Oh, and I hope you remembered to bake the blanks before you did the cactus juice impregnation, otherwise it won't go well


----------



## Bill Boehme (Feb 9, 2014)

Quickstep said:


> I have 2 questions about baking wood to cure Cactus Juice after the infusion process is complete:
> 
> Is there a formula for how long to bake per inch of thickness? My first victim, er uh, subject is a piece of spalted hackberry - 2" thick by 4-1/2" diameter.
> 
> Also, what I've seen and read indicates using a toaster oven to bake the blank. But, I don't have a toaster oven and don't particularly want one. My kitchen oven is a very temperature accurate convection which I see as a bonus. Is there a reason not to use it?

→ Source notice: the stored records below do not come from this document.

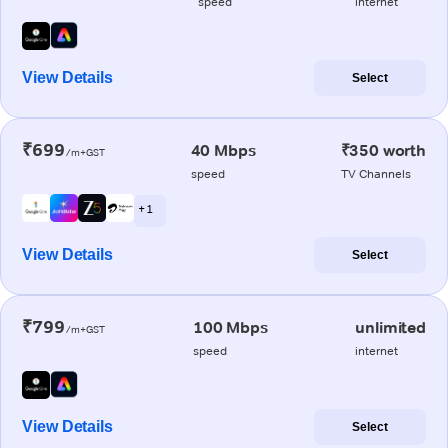
speed
internet
View Details
Select
₹699
40 Mbps
₹350 worth
/m+GST
speed
TV Channels
+ 1
View Details
Select
₹799
100 Mbps
unlimited
/m+GST
speed
internet
View Details
Select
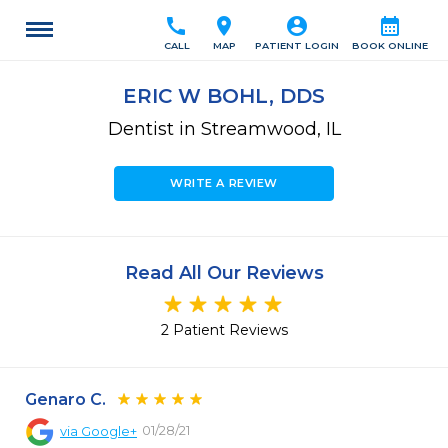
call
location_on
account_circle
calendar_month
CALL
MAP
PATIENT LOGIN
BOOK ONLINE
ERIC W BOHL, DDS
Dentist in Streamwood, IL
WRITE A REVIEW
Read All Our Reviews
2 Patient Reviews
Genaro C.
01/28/21
via
Google+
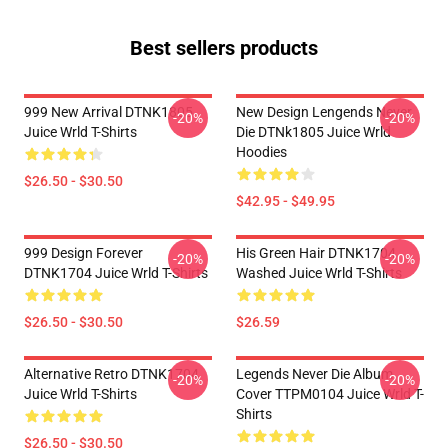
Best sellers products
999 New Arrival DTNK1805
New Design Lengends Never
-20%
-20%
Juice Wrld T-Shirts
Die DTNk1805 Juice Wrld
Hoodies
$26.50 - $30.50
$42.95 - $49.95
999 Design Forever
His Green Hair DTNK1704
-20%
-20%
DTNK1704 Juice Wrld T-Shirts
Washed Juice Wrld T-Shirts
$26.50 - $30.50
$26.59
Alternative Retro DTNK1704
Legends Never Die Album
-20%
-20%
Juice Wrld T-Shirts
Cover TTPM0104 Juice Wrld T-
Shirts
$26.50 - $30.50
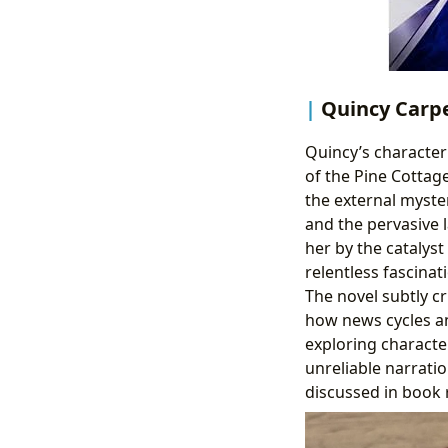
Quincy Carpe
Quincy’s character 
of the Pine Cottage
the external myste
and the pervasive l
her by the catalyst
relentless fascinat
The novel subtly cr
how news cycles an
exploring characte
unreliable narratio
discussed in book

Have you been to the Cactus Juice web site, *www.turntex.com*? It has complete instructions and a number of videos. Here is a link to the page that gives step by step instructions for using *Cactus Juice*. He says to use an oven thermometer to determine the right setting because the temperature scale on toaster ovens aren't very accurate. If you live by yourself and don't mind strong chemical odors then the kitchen oven should be fine, but otherwise get a cheap used toaster oven and do the curing outdoors.


----------



## preacherman (Nov 29, 2011)

I just got my stabilizing set up for Christmas gift and did my first pen blanks this weekend. As far as as baking them I bought a toaster oven and thermometer at Walmart for a grand total of 24 bucks. I didn't think that much was enough to have any concerns over baking in the wifey's kitchen. I would much rather get fussed at for spending 24 dollars (not that she would) than baking wood in her kitchen ( which she would). As far as time I just turned it on to 210 degrees and going to let it set all night.


----------